Manila, 4 November 2014—Caroline Rees, President of Shift, visited Manila this month to present the Reporting and Assurance Framework Initiative (RAFI) at an event organized by Shift and the Economic, Social and Cultural Rights-Asia (ESCR-Asia), in cooperation with the Makati Business Club, Integrity Initiative, the Commission on Human Rights of the Philippines, Asia Pacific Pathways to Progress Foundation, and Asian Consortium on Human Rights-Based Access to Justice. The RAFI is a project of Shift and Mazars, in liaison with the Human Rights Resource Centre.
“Profitable Partnerships: A Workshop on Business and Human Rights in Select Countries in Asia,” aimed to increase understanding on the background and the highlights of the United Nations Guiding Principles on Business and Human Rights (UNGP). The event was attended by a variety of stakeholders which included representatives from embassies based in Manila, some officers from the national human rights institution of Afghanistan, government offices, business associations, and NGOs.
During her presentation, Rees gave an overview of the UNGP, focusing specifically on its 2nd Pillar, which relates to the responsibility of businesses to respect human rights. She compared the concept of business and human rights to corporate social responsibility, the latter being a more familiar term in the region. She went in depth and explained the components of human rights due diligence, which requires corporates to assess their human rights impacts, integrate their findings, tract the responses to their measures, and communicate the results to stakeholders. She went on to describe why the project team developed RAFI, as well as the RAFI’s objective and approach. Finally, she presented the evolving draft of the reporting framework.

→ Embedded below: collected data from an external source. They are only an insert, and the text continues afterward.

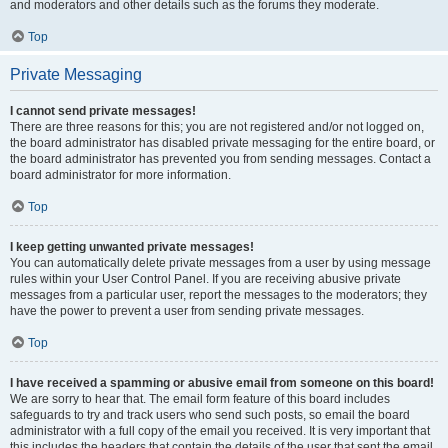
and moderators and other details such as the forums they moderate.
Top
Private Messaging
I cannot send private messages!
There are three reasons for this; you are not registered and/or not logged on,
the board administrator has disabled private messaging for the entire board, or
the board administrator has prevented you from sending messages. Contact a
board administrator for more information.
Top
I keep getting unwanted private messages!
You can automatically delete private messages from a user by using message
rules within your User Control Panel. If you are receiving abusive private
messages from a particular user, report the messages to the moderators; they
have the power to prevent a user from sending private messages.
Top
I have received a spamming or abusive email from someone on this board!
We are sorry to hear that. The email form feature of this board includes
safeguards to try and track users who send such posts, so email the board
administrator with a full copy of the email you received. It is very important that
this includes the headers that contain the details of the user that sent the email.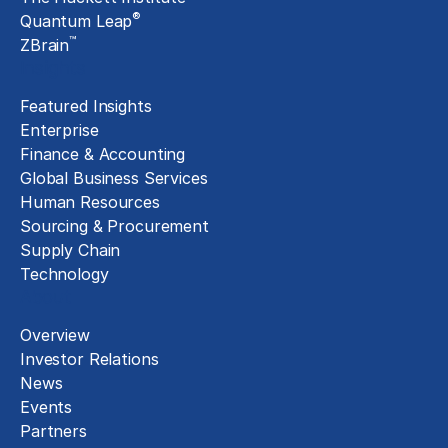
®
Quantum Leap
™
ZBrain
Insights
Featured Insights
Enterprise
Finance & Accounting
Global Business Services
Human Resources
Sourcing & Procurement
Supply Chain
Technology
About
Overview
Investor Relations
News
Events
Partners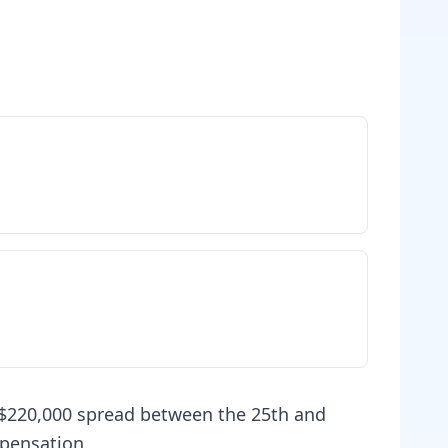
 $220,000 spread between the 25th and
mpensation.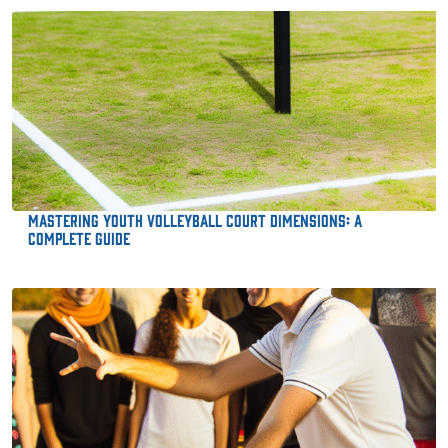
Mastering Youth Volleyball Court Dimensions: A
Complete Guide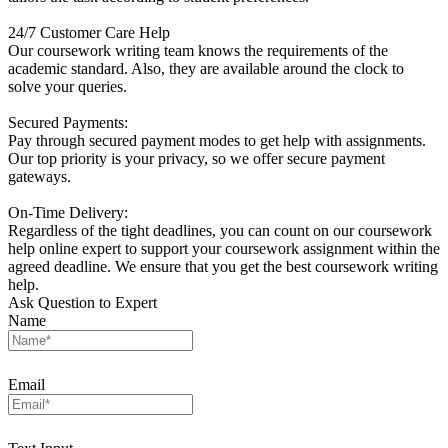
24/7 Customer Care Help
Our coursework writing team knows the requirements of the
academic standard. Also, they are available around the clock to
solve your queries.
Secured Payments:
Pay through secured payment modes to get help with assignments.
Our top priority is your privacy, so we offer secure payment
gateways.
On-Time Delivery:
Regardless of the tight deadlines, you can count on our coursework
help online expert to support your coursework assignment within the
agreed deadline. We ensure that you get the best coursework writing
help.
Ask Question to Expert
Name
Email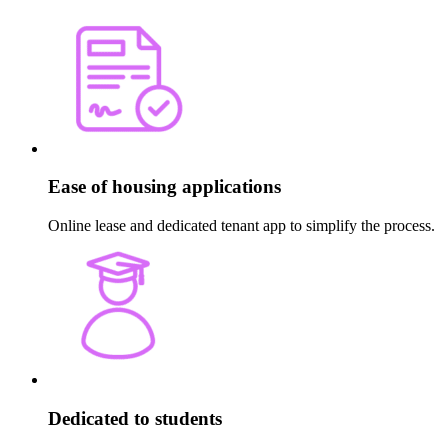
Ease of housing applications
Online lease and dedicated tenant app to simplify the process.
Dedicated to students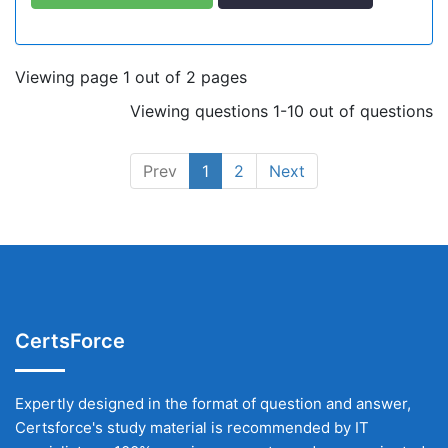
Viewing page 1 out of 2 pages
Viewing questions 1-10 out of questions
Prev
1
2
Next
CertsForce
Expertly designed in the format of question and answer,
Certsforce's study material is recommended by IT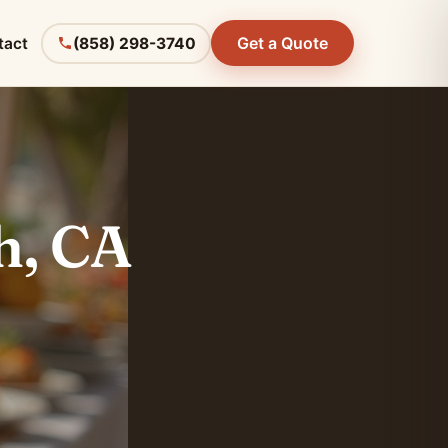
Get a Quote
tact
(858) 298-3740
h, CA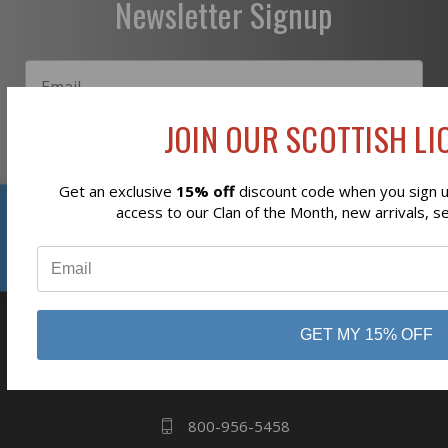
Newsletter Signup
JOIN OUR SCOTTISH LIO
Subscribe
Get an exclusive
15% off
discount code when you sign up
Reviews
access to our Clan of the Month, new arrivals, s
⭐
GET MY 15% OFF
business
808 Proctor Ave
Ogdensburg, NY
13669
800-956-5458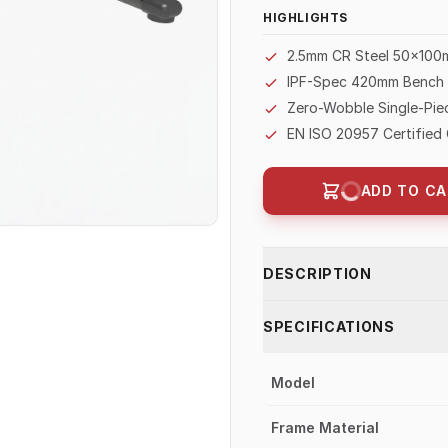
HIGHLIGHTS
2.5mm CR Steel 50×100
IPF-Spec 420mm Bench H
Zero-Wobble Single-Piec
EN ISO 20957 Certified 
ADD TO CA
DESCRIPTION
SPECIFICATIONS
Model
Frame Material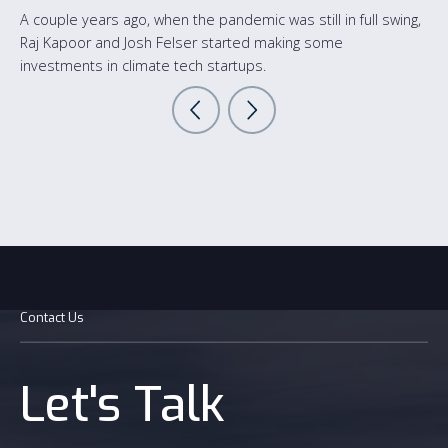
A couple years ago, when the pandemic was still in full swing,
Raj Kapoor and Josh Felser started making some
investments in climate tech startups.
Contact Us
Let's Talk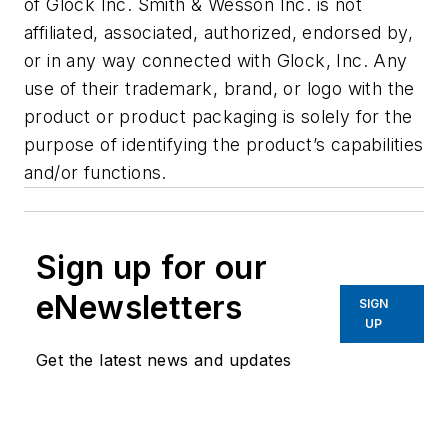
of Glock Inc. Smith & Wesson Inc. is not
affiliated, associated, authorized, endorsed by,
or in any way connected with Glock, Inc. Any
use of their trademark, brand, or logo with the
product or product packaging is solely for the
purpose of identifying the product’s capabilities
and/or functions.
Sign up for our
eNewsletters
SIGN
UP
Get the latest news and updates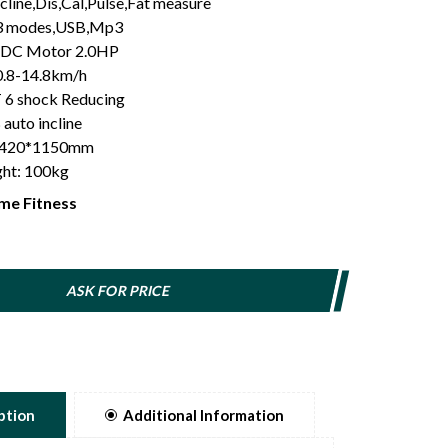
cline,Dis,Cal,Pulse,Fat measure
,3 modes,USB,Mp3
 DC Motor 2.0HP
0.8-14.8km/h
6 shock Reducing
 auto incline
: 420*1150mm
ght: 100kg
me Fitness
ASK FOR PRICE
ption
Additional Information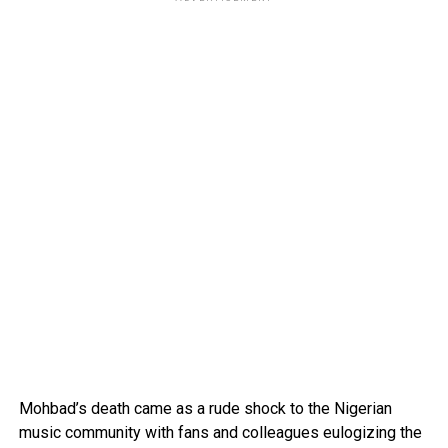
Mohbad’s death came as a rude shock to the Nigerian
music community with fans and colleagues eulogizing the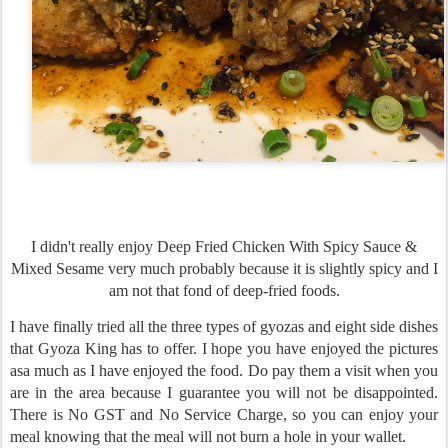
I didn't really enjoy Deep Fried Chicken With Spicy Sauce &
Mixed Sesame very much probably because it is slightly spicy and I
am not that fond of deep-fried foods.
I have finally tried all the three types of gyozas and eight side dishes
that Gyoza King has to offer. I hope you have enjoyed the pictures
asa much as I have enjoyed the food. Do pay them a visit when you
are in the area because I guarantee you will not be disappointed.
There is No GST and No Service Charge, so you can enjoy your
meal knowing that the meal will not burn a hole in your wallet.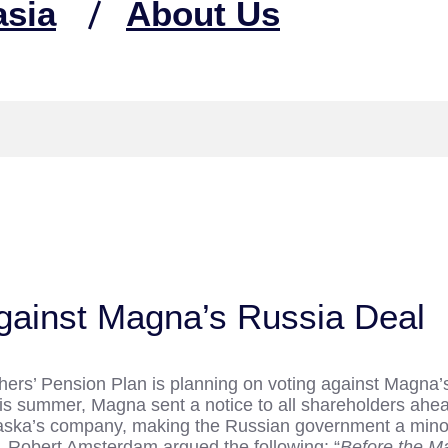
asia
About Us
gainst Magna’s Russia Deal
chers’ Pension Plan is planning on voting against Magna’
this summer, Magna sent a notice to all shareholders ahe
ripaska’s company, making the Russian government a minor
, Robert Amsterdam argued the following: “
Before the Ma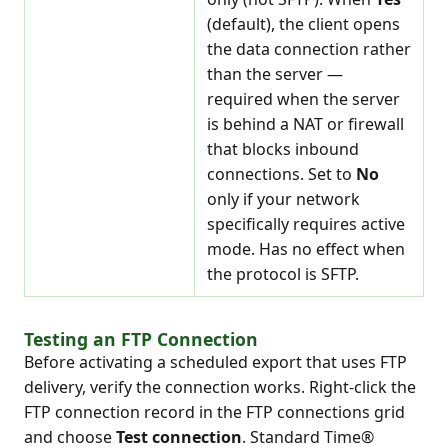
(default), the client opens
the data connection rather
than the server —
required when the server
is behind a NAT or firewall
that blocks inbound
connections. Set to
No
only if your network
specifically requires active
mode. Has no effect when
the protocol is SFTP.
Testing an FTP Connection
Before activating a scheduled export that uses FTP
delivery, verify the connection works. Right-click the
FTP connection record in the FTP connections grid
and choose
Test connection
. Standard Time®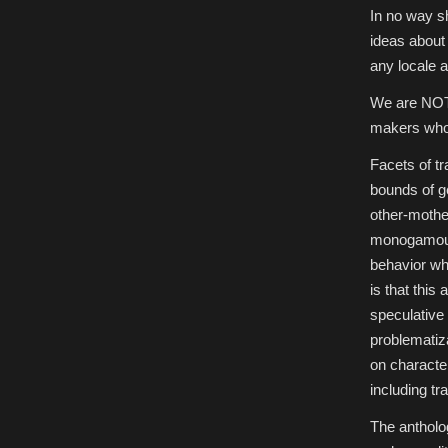
In no way sh
ideas about 
any locale 
We are NOT 
makers who h
Facets of t
bounds of g
other-mothe
monogamous 
behavior wh
is that this
speculative 
problematiza
on characte
including t
The antholo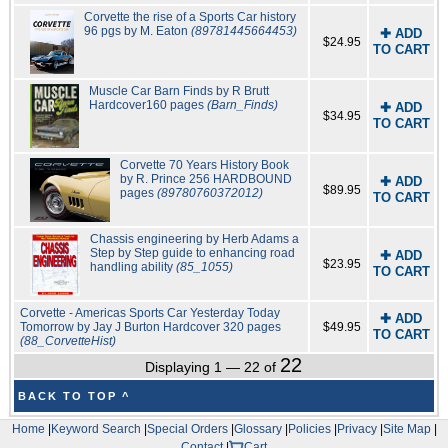
Corvette the rise of a Sports Car history
96 pgs by M. Eaton
(89781445664453)
✚ ADD
$24.95
TO CART
Muscle Car Barn Finds by R Brutt
Hardcover160 pages
(Barn_Finds)
✚ ADD
$34.95
TO CART
Corvette 70 Years History Book
by R. Prince 256 HARDBOUND
✚ ADD
$89.95
pages
(89780760372012)
TO CART
Chassis engineering by Herb Adams a
Step by Step guide to enhancing road
✚ ADD
$23.95
handling ability
(85_1055)
TO CART
Corvette - Americas Sports Car Yesterday Today
✚ ADD
Tomorrow by Jay J Burton Hardcover 320 pages
$49.95
TO CART
(88_CorvetteHist)
22
Displaying 1 — 22 of
BACK TO TOP ^
Home
|
Keyword Search
|
Special Orders
|
Glossary
|
Policies
|
Privacy
|
Site Map
|
Contact
|
Cart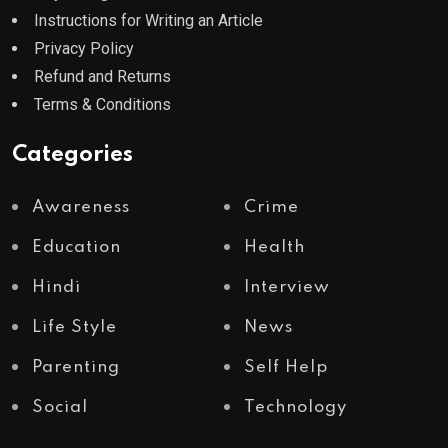
Instructions for Writing an Article
Privacy Policy
Refund and Returns
Terms & Conditions
Categories
Awareness
Crime
Education
Health
Hindi
Interview
Life Style
News
Parenting
Self Help
Social
Technology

The participants were enthusiastic during the discussions, expressing a desire to know more about the ramifications of the framework, including its limitations, pitfalls, benefits, and the expected challenges. Participants were particularly interested in how companies can be encouraged to utilise such a reporting framework, suggesting some avenues for the project team to consider. The eager responses from the participants appear to indicate that there is room for further discussion of the RAFI, as well as related activities, in the Philippines.